Congratulations to castor28 for his correct solution to this week's POTW, which was Problem A-3 in the 2007 Putnam Archive. His solution follows:

[sp]
We consider the sequence modulo 3, and look at the conditions required to have a good sequence. We may ignore the positions of the 0's, which contribute nothing to the running total (except for the fact that the first number must not be one of them).

The other numbers constitute a sequence of 1's and 2's, of length $2k+1$, in which each number after the first is uniquely determined by the numbers before it.
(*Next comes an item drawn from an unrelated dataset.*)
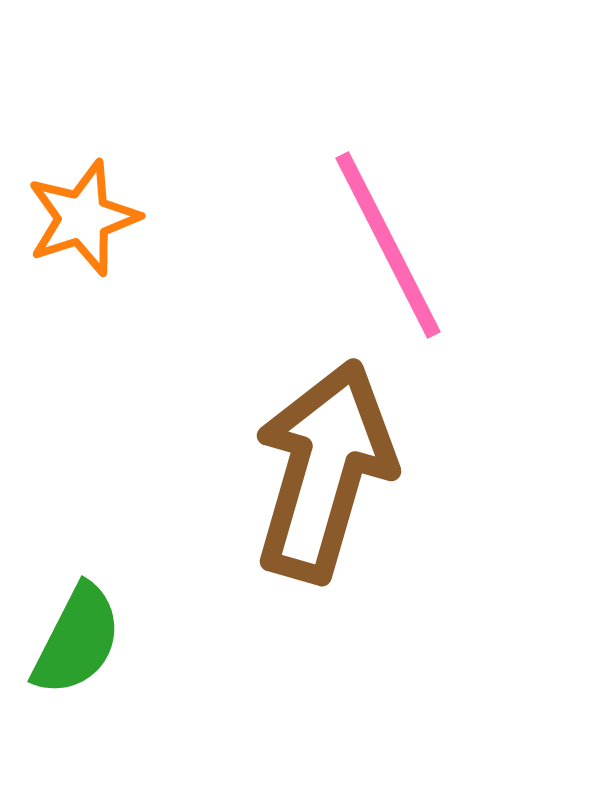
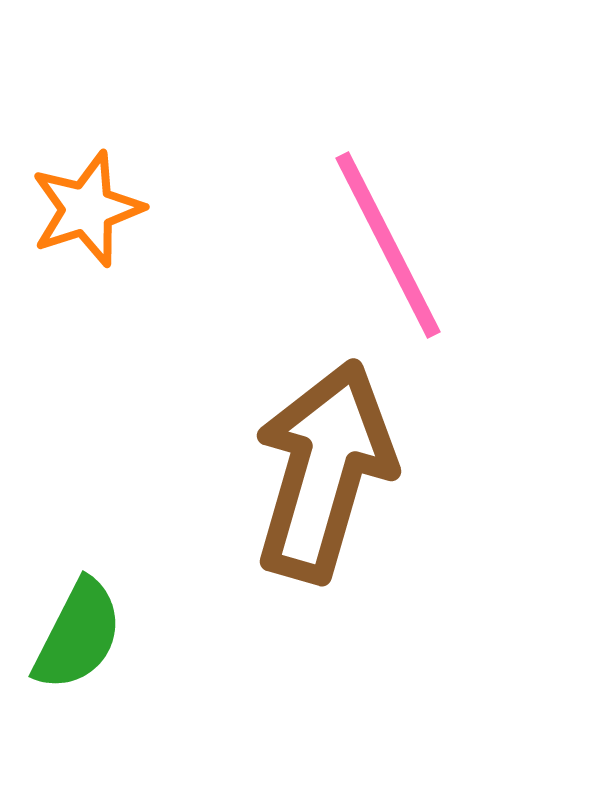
orange star: moved 4 px right, 9 px up
green semicircle: moved 1 px right, 5 px up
This gives two possible sequences: $11212121\ldots$ and $22121212\ldots$. Because we have $k+1$ numbers in class 1 and $k$ numbers in class 2, only the first sequence is allowed.

The number of sequences of $(k+1)$ 1's and $(k)$ 2's is the number of ways to choose the $k$ 2's in a set of $2k+1$ numbers, i.e., $\binom{2k+1}{k}$. If we factor in the fact that the first number must not be a multiple of 3 ($2k+1$ choices out of $3k+1$), we get the probability:
$$ \frac{2k+1}{3k+1}\times\frac{1}{\binom{2k+1}{k}}=\frac{k!\,(k+1)!}{(2k)!\,(3k+1)}$$
[/sp]